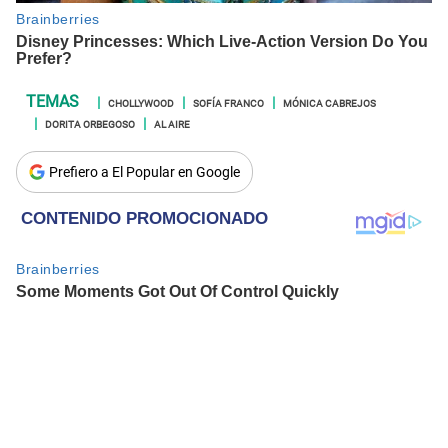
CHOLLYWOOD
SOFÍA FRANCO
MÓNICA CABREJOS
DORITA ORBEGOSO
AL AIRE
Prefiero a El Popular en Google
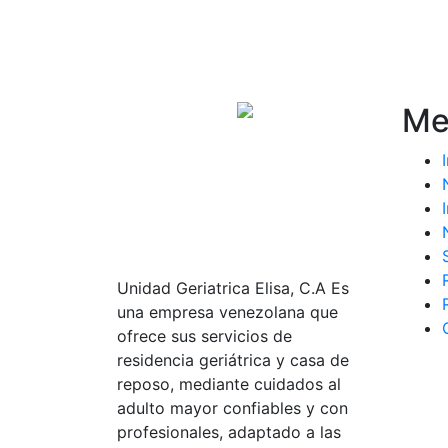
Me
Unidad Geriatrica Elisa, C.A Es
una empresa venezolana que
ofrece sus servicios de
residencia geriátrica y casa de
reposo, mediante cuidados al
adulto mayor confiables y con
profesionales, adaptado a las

---

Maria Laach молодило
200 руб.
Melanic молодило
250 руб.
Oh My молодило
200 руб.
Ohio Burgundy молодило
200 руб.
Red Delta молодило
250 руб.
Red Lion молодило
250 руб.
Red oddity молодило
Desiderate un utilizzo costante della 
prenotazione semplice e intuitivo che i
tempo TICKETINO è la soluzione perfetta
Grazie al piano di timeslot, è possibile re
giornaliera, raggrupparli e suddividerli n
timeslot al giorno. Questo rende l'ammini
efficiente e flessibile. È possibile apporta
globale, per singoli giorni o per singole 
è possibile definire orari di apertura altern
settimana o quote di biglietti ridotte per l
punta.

**Problem to work on**
For each line in the records that holds "timeslot", show that line as it stands.

**Exercise answer**
Grazie al piano di timeslot, è possibile re
timeslot al giorno. Questo rende l'ammini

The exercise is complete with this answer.